Really weird part is the time. Nothing should be happening at that time. I was also expecting to see UNREACHABLE in the same quantity and times as the Now REACHABLE messages. Not the case. Not even close.

Are you sure you grepped “reachable” with the case insensitive switch (-i)?

These are all of the unreachables - that was what I was hoping to see.

My train of thought is, once we know why the phones are dropping off, we can look into that and figure out what is going on.

Over on one of the PBX_In_A-Flash forums (which is Asterisk and FreePBX based) there was a thread about this particular part of the output above.

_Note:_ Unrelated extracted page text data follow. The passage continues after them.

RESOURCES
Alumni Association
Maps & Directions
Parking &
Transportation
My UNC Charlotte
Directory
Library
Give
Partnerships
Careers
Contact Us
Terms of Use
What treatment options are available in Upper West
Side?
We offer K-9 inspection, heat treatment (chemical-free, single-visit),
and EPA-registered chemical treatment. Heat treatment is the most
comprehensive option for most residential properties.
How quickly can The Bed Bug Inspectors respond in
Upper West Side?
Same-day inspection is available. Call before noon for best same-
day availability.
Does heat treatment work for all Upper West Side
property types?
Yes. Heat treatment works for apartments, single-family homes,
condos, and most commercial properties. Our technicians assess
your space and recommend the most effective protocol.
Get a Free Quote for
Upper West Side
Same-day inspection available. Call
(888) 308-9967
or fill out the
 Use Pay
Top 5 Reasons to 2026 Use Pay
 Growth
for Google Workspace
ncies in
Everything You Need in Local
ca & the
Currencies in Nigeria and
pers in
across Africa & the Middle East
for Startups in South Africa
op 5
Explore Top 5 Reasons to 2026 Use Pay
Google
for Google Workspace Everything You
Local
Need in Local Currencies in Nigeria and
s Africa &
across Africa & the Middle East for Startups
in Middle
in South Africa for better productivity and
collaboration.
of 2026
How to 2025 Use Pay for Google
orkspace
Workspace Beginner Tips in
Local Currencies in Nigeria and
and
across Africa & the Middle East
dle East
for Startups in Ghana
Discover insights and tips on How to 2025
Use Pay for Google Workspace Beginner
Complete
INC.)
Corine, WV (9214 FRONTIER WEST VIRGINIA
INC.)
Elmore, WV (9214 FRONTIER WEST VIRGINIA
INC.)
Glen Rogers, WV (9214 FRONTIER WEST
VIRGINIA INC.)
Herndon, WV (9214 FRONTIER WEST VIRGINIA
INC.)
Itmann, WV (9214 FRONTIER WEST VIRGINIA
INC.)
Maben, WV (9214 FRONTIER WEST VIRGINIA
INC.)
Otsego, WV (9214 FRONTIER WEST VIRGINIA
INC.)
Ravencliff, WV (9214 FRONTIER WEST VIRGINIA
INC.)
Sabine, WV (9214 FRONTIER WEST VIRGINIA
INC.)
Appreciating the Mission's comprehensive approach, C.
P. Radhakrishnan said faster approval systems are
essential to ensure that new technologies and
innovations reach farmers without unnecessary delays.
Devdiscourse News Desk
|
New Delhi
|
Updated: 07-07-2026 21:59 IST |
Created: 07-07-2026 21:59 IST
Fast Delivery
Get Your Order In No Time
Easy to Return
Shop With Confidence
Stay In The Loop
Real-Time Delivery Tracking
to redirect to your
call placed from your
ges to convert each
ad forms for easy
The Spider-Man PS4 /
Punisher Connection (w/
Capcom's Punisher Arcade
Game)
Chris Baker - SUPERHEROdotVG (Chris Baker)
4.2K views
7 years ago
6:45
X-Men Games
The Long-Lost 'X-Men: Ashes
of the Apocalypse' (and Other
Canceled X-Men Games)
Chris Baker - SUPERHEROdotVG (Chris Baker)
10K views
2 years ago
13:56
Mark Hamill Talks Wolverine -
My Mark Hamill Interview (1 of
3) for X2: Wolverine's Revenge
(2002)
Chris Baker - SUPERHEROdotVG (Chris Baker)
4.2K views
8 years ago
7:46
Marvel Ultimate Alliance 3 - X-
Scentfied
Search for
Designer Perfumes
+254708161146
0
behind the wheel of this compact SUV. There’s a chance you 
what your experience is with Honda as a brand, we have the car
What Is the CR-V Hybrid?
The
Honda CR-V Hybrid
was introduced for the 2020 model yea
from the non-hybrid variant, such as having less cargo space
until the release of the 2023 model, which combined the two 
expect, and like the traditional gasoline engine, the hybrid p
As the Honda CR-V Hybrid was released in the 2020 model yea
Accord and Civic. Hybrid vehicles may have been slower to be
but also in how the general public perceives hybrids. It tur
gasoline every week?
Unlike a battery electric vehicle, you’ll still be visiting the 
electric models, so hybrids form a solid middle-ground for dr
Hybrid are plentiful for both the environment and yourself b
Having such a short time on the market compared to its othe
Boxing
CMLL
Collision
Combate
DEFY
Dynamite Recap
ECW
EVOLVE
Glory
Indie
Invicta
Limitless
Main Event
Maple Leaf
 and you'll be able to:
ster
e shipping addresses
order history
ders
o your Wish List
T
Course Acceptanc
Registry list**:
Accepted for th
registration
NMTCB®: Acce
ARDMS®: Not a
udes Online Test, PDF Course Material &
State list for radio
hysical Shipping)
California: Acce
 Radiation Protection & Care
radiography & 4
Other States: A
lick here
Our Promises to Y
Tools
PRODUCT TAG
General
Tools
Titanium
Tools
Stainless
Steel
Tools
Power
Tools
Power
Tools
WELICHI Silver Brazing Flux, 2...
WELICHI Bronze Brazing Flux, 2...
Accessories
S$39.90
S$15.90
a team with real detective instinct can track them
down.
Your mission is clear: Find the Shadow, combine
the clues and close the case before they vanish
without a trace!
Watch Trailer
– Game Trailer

[Peers] become Unreachable when they stop responding within the allotted time to the SIP OPTIONS command. Is the trunk really talking to [the destination]? They have terminated all business.

A couple of things to try:

  1. Change QUALIFY=.[whatever]

There are three options - YES, NO, and [time]. If you are currently using “Yes”, change it to “No”. If you are using “No”, change it to 120.

  1. Are you having any DNS issues, as certainly in some versions of Asterisk, a lack of DNS resolution can cause these effects.

  2. If the problem is during times of inactivity, it could be firewall interaction on the server. Check your system’s firewall status and remember that FreePBX 13 now includes a local firewall.

No DNS issue.
Is there a way to change qualify for all extensions at the same time?
How do I make sure the FreePBX firewall is disabled?

I’m still baffled. I get some endpoints that come up and show lagged at over 3000ms. If I ping them i’m sub 1ms. I don’t think it’s a general network issue.

The PBX is running under ESXi, has been V2V from oVirt. It’s on it’s own vSwitch with a dedicated NIC. 2 CPUs, 2GB RAM. 43 endpoints. I do find the web interface a bit sluggish. RAM is running at greater than 80%. Should I give it more RAM?

It’s a subtle point, but remember that “ping” uses ICMP as it’s protocol for testing. The problem you are seeing is in TCP. I’ve seen lots of cases where a device can ping on ICMP and be otherwise dead.

More memory might make a difference, but this problem screams network issue I’m thinking it’s something really strange in your network topology. Have you double checked to make sure the network isn’t feeding back on itself?

I’m really baffled.